◆ MATERIAL SUPPLIED:
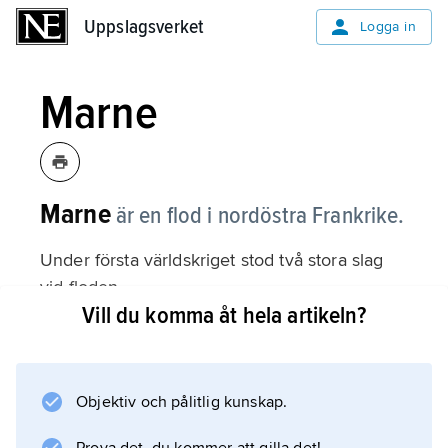
Uppslagsverket
Uppslagsverket
Logga in
Marne
Marne
är en flod i nordöstra Frankrike.
Under första världskriget stod två stora slag
vid floden.
Vill du komma åt hela artikeln?
Information om artikeln
Objektiv och pålitlig kunskap.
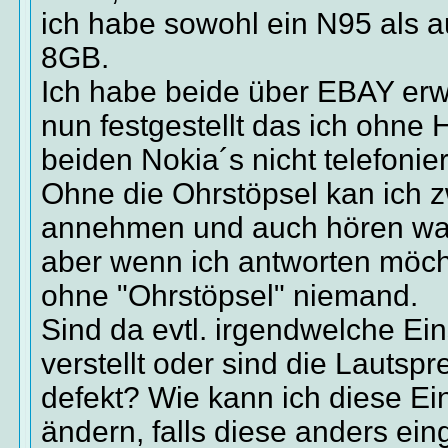
ich habe sowohl ein N95 als 
8GB.
Ich habe beide über EBAY er
nun festgestellt das ich ohne 
beiden Nokia´s nicht telefonie
Ohne die Ohrstöpsel kan ich 
annehmen und auch hören was
aber wenn ich antworten möch
ohne "Ohrstöpsel" niemand.
Sind da evtl. irgendwelche Ei
verstellt oder sind die Lautsp
defekt? Wie kann ich diese Ei
ändern, falls diese anders ein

◆ YOUR TASK: Every line of the listing that includes the word "Ohrstöpsel" belongs in the answer.

◆ WRITTEN SOLUTION:
Ohne die Ohrstöpsel kan ich 
ohne "Ohrstöpsel" niemand.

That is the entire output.